_Exercise brief_. Every line from the one containing "INVESTIGATOR" to the one containing "How to setup" in the records below, both included, must be set down exactly, and no other line.

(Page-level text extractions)
------------------------------------
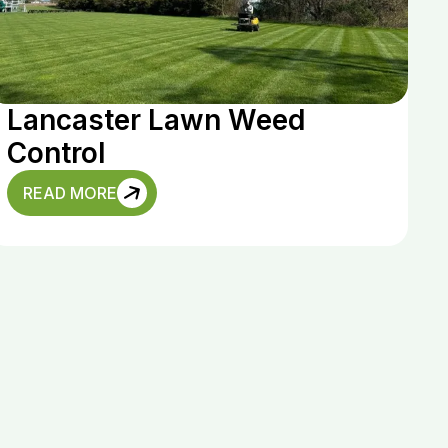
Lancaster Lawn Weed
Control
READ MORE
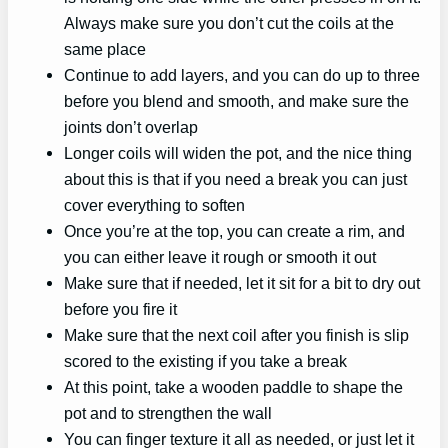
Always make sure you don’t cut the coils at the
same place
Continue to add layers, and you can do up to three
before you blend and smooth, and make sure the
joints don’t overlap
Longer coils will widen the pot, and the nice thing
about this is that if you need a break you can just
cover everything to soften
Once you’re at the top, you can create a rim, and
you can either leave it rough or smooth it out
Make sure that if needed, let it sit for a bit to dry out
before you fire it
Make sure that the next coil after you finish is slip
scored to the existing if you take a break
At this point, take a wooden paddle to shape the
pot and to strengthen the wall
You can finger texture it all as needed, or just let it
------------------------------------
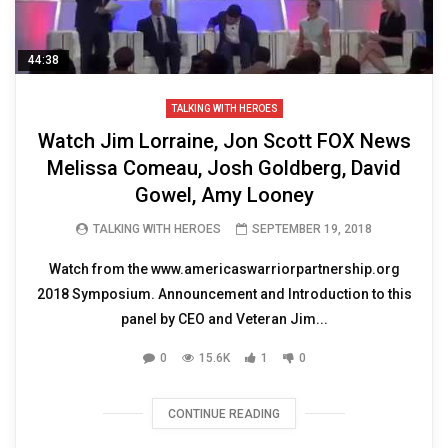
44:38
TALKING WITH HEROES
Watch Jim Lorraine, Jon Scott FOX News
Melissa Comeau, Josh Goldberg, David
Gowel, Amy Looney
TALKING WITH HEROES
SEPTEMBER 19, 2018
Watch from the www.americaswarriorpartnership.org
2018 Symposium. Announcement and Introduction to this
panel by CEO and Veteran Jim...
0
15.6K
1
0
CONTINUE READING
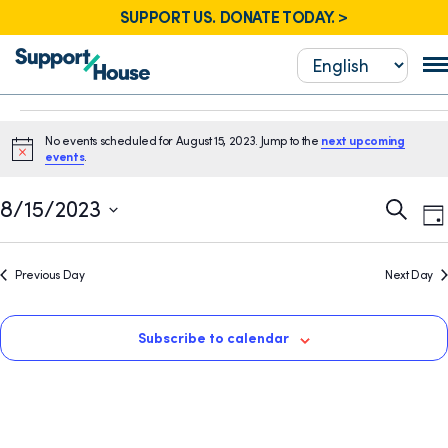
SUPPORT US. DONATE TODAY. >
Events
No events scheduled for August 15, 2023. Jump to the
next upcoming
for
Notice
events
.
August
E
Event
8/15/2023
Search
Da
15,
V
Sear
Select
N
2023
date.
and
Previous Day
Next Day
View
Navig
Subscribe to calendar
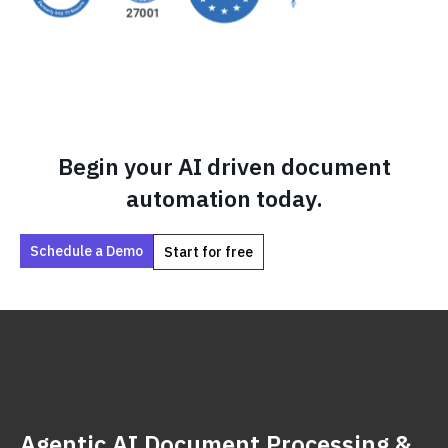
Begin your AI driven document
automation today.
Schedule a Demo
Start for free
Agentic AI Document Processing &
------------------------------------
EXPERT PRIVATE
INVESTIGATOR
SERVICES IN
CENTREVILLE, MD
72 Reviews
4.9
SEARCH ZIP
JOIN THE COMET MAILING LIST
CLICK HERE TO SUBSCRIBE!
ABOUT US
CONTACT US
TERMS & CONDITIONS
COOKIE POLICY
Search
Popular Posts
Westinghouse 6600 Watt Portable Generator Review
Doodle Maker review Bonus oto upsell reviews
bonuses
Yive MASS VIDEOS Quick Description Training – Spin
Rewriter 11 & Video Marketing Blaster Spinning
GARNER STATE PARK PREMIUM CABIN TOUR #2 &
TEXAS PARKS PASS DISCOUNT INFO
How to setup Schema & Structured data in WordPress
------------------------------------
_Finished task_.
INVESTIGATOR
SERVICES IN
CENTREVILLE, MD
72 Reviews
4.9
SEARCH ZIP
JOIN THE COMET MAILING LIST
CLICK HERE TO SUBSCRIBE!
ABOUT US
CONTACT US
TERMS & CONDITIONS
COOKIE POLICY
Search
Popular Posts
Westinghouse 6600 Watt Portable Generator Review
Doodle Maker review Bonus oto upsell reviews
bonuses
Yive MASS VIDEOS Quick Description Training – Spin
Rewriter 11 & Video Marketing Blaster Spinning
GARNER STATE PARK PREMIUM CABIN TOUR #2 &
TEXAS PARKS PASS DISCOUNT INFO
How to setup Schema & Structured data in WordPress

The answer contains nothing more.